Poi una sera mi pioveva in testa, avevo anche le valigie e mi scappava la pipì, e il suo dell’acqua me la faceva scappare ancora di più, e allora ho detto alla serratura: “vuoi aprirti, puttanella?”, e lei, semplicemente, umidamente, si è aperta. Ecco, ho pensato con soddisfazione, non ci voleva poi molto a convincerti, serratura del cazzo. Succede di nuovo. Si inceppa. Sussurro puttanella con la dolcezza di una minaccia. Scatta, si arrende, mi lascia passare.

Sul letto, fisso il tendone del cielo oltre la finestra e ripenso alle serratura. Anche lei, con le sue lamelle di metallo, con la sua bocca piena di denti asimmetrici, voleva solo essere compresa. Aspettava un segno, una un-safeword che la portasse nella sua zona di pericolo, all’adrenalina, alle ferite, dove la pelle non si inspessirà mai, dove è ancora viva, dove anche i fantasmi sono vivi. Non può farne a meno perché quelle ferite sono la sua faccia. Quelle ferite le appartengono: sono i punti di sutura a tenerla tutta insieme. La serratura vuole essere gentilmente abusata, violata. Solo con il suo permesso, solo con la mia comprensione. Le ficco la chiave in bocca, la fredda canna di una pistola, e lei sa che è così vicina, così vicina alla palude dei suoi desideri, relitti come palazzi, ombre fluorescenti di ectoplasma. Ne sente l’odore, gli ululati, inietta la proiezione di morte negli occhi, ingoia il flusso nero dell’orgasmo. Oh, come le piace avere paura! Facciamo come se.
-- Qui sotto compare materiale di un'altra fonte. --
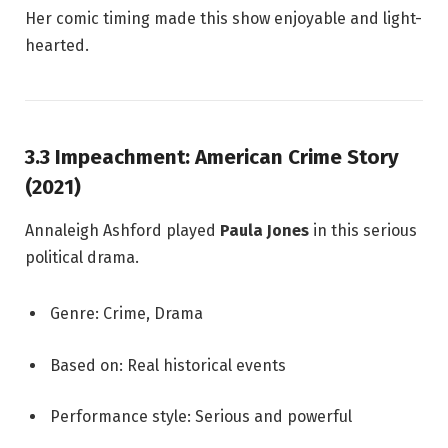
Her comic timing made this show enjoyable and light-
hearted.
3.3 Impeachment: American Crime Story
(2021)
Annaleigh Ashford played
Paula Jones
in this serious
political drama.
Genre: Crime, Drama
Based on: Real historical events
Performance style: Serious and powerful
Io e la serratura del portone ora abbiamo un gioco segreto, e io sento che lei sta meglio ogni volta che glielo dico: PUTTANELLA. Si bagna, scivola, diventa manuseta come una tigre robot. Resiste un po’, all’inizio, solo per sentirselo dire, quel puttanella. La gente mi prenderà per pazza, sentendo che insulto la mia serratura, con quella voce piena di carezze e (s)piacevoli conseguenze.